Tomeau also removed an active loop in the DataStore that had caused it to wake up every 2.5ms; eliminating this wake-up will help keep power consumption low. Tomeu improved the flushing strategy in the DataStore. We now flush either every 20 changes or one minute after the last unflushed change. This should prevent data loss in most cases, such as when the power goes off completely.
Simon Schampijer continued to work on the Sugar control panel, which is now included in the latest builds (See Sugar_Control_Panel for details.)
Some improvements have been made to the browser as well. The browser can now scale its contents. Simon introduced a view toolbar with buttons for zoom in and zoom out, full-screen, and and to hide or show the tray. Key bindings for zoom in (CTRL+) and zoom out (CTRL–) have been added as well. Walter Bender and Eben Eliason made a new activity as a derivative of the browser that launches Gmail directly from the taskbar. Other Google Apps may follow.
Chris Ball released a new version of Pippy, which has new examples, including Guess (from Pilar Saenz).
Muriel de Souza Godoi released a new version of the Memorize activity. This version allows children to create their own games, using text, pictures and audio from the Record activity, which are then saved in the Journal. When someone joins the activity, these data are copied into the Journal of the other XO using the author’s colors.
Arjun Sarwal worked on the Measure activity with Cody Lodridge; they optimized the rendering code: the frame-rate and response time has improved significantly. This has largely been possible due to reduced calls to X for re-drawing the background in each frame update. Arjun also reintroduced the show values option, which displays the RMS and average values of the signal; and he fixed a bug that prevented Measure and Record from working together.
Scott Ananian added AcousticMeasure, Wikibrowse, and Gmail activities to Joyride.
10. Presence service: Sjoerd Simons has been working on stabilizing (and freezing) the telepathy-salut chatroom/activity protocol, now officially named “Clique” (previously it didn't really have a name), for Update.1.
Simon McVittie made some related changes that will deliberately break compatibility with the multicast DNS announcements used in Ship.1 (Trial-3), so that Update.1 XOs will not be able to see Ship.1 activities, and Ship.1 XOs will not be able to see Update.1 activities.

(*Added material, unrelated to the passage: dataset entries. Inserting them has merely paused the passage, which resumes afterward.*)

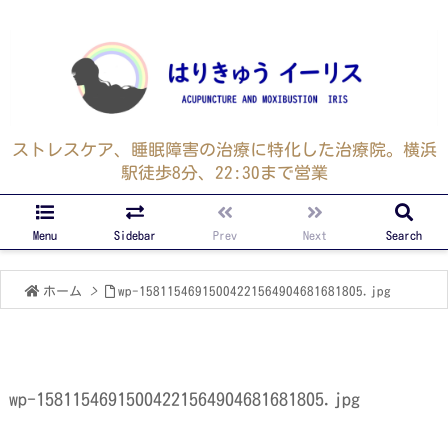
ストレスケア、睡眠障害の治療に特化した治療院。横浜
駅徒歩8分、22:30まで営業
Menu
Sidebar
Prev
Next
Search
ホーム
>
wp-15811546915004221564904681681805.jpg
wp-15811546915004221564904681681805.jpg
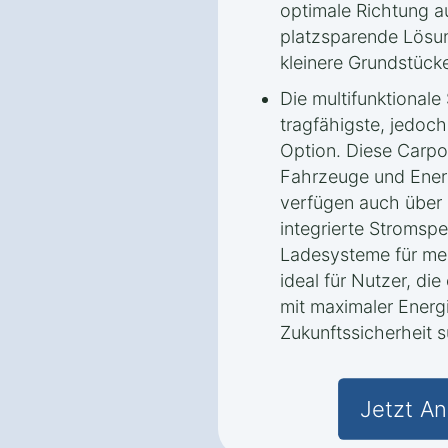
optimale Richtung a
platzsparende Lösun
kleinere Grundstück
Die multifunktionale 
tragfähigste, jedoch
Option. Diese Carpor
Fahrzeuge und Ener
verfügen auch über 
integrierte Stromspe
Ladesysteme für meh
ideal für Nutzer, di
mit maximaler Ener
Zukunftssicherheit 
Jetzt An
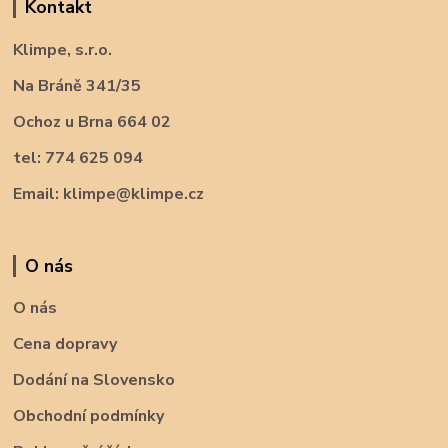
Kontakt
Klimpe, s.r.o.
Na Bráně 341/35
Ochoz u Brna 664 02
tel: 774 625 094
Email: klimpe@klimpe.cz
O nás
O nás
Cena dopravy
Dodání na Slovensko
Obchodní podmínky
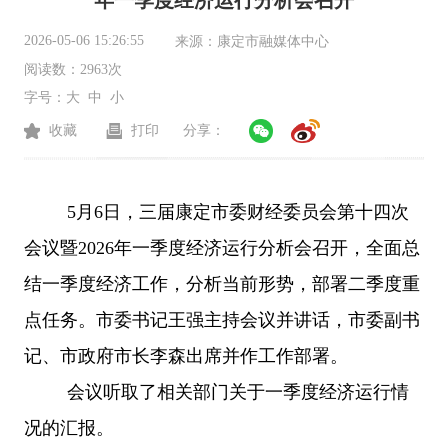
年一季度经济运行分析会召开
2026-05-06 15:26:55
来源：
康定市融媒体中心
阅读数：
2963次
字号：
大
中
小
收藏
打印
分享：
5月6日，三届康定市委财经委员会第十四次
会议暨2026年一季度经济运行分析会召开，全面总
结一季度经济工作，分析当前形势，部署二季度重
点任务。市委书记王强主持会议并讲话，市委副书
记、市政府市长李森出席并作工作部署。
会议听取了相关部门关于一季度经济运行情
况的汇报。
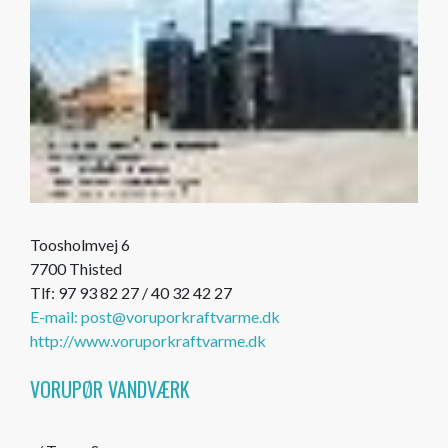
Toosholmvej 6
7700 Thisted
Tlf: 97 93 82 27 / 40 32 42 27
E-mail: post@voruporkraftvarme.dk
http://www.voruporkraftvarme.dk
VORUPØR VANDVÆRK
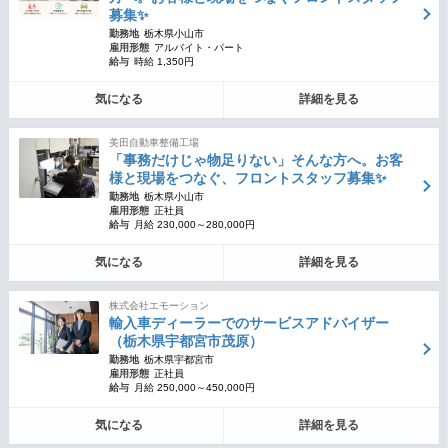
募集✨
勤務地
栃木県小山市
雇用形態
アルバイト・パート
給与
時給 1,350円
気になる
詳細を見る
美田自動車整備工場
「事務だけじゃ物足りない」そんな方へ。お客
様と現場をつなぐ、フロントスタッフ募集✨
勤務地
栃木県小山市
雇用形態
正社員
給与
月給 230,000～280,000円
気になる
詳細を見る
株式会社エモーション
輸入車ディーラーでのサービスアドバイザー
（栃木県宇都宮市茂原）
勤務地
栃木県宇都宮市
雇用形態
正社員
給与
月給 250,000～450,000円
気になる
詳細を見る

This is actually a a good thing: if you put an Update.1 XO and a Ship.1 XO in the same activity, the Ship.1 telepathy-salut would abort with an assertion failure whenever the Update.1 version sent messages, and the Update.1 telepathy-salut would be unable to understand messages sent by the Ship.1 version.
Simon synchronized with Sjoerd's latest changes and it seems to work, so he has pushed it into Koji for Joyride inclusion. There are likely to be some issues to sort out early next week, but he thinks we're done with major changes—we do not plan to change the wire protocol again for the foreseeable future.
Morgan Collett has been working on Presence Service reliability improvements, which track activities and Telepathy connection managers and recover from them crashing. Morgan also updated HelloMesh, the Tubes demo activity, incorporating Simon’s Sugar API improvements, which reduce the code necessary to set up Tubes. Activity authors should look at the changes in Connect and HelloMesh to see how they can reduce the existing code. (The old method will still work, so there is no urgency to update.)
Simon and Guillaume Desmottes worked on Stream Tubes, which implement TCP/IP over XMPP; Simon implemented this for the Read activity. Stream Tubes provide one-to-one connections that are much better for data transfer or streaming as opposed to the signal and method calls provided by D-Bus Tubes; Stream Tubes can be used in conjunction with D-Bus Tubes in an activity which needs both.
11. X Window System: Bernie Innocenti has been restructuring our i18n (internationalization) and keyboard configuration scripts, along with the OLPC Display Manager (olpc-dm). There's still some work to do, but the resulting scheme is simpler, writes less to system files and, hopefully, also speeds up boot a little. Bernie has also been chasing a performance regression in taking screen shots for the Journal that slows us down when switching between activities. Walter Bender sent the Nepali keyboard out for review from the manufacturer; a Pashto keyboard is being reviewed by the community; the West African keyboard is also getting extensive review by Don Osborn, Paa Kwesi Imbeah, Dwayne Bailey, Adel El Zaim, and Albert Cahalan.
12. Kernel: Andres Salomon spent Sunday through Tuesday hunting down a bizarre bug that turned out to be something in the kernel scheduler. He ran out of time for debugging, but signs were pointing to it being a vserver bug. The instability of the VServer kernel patches has made us remove this from our builds for Update.1. We will likely revisit use of light-weight containerization for security in future releases. We are pursuing alternate approaches to activity isolation for our first releases.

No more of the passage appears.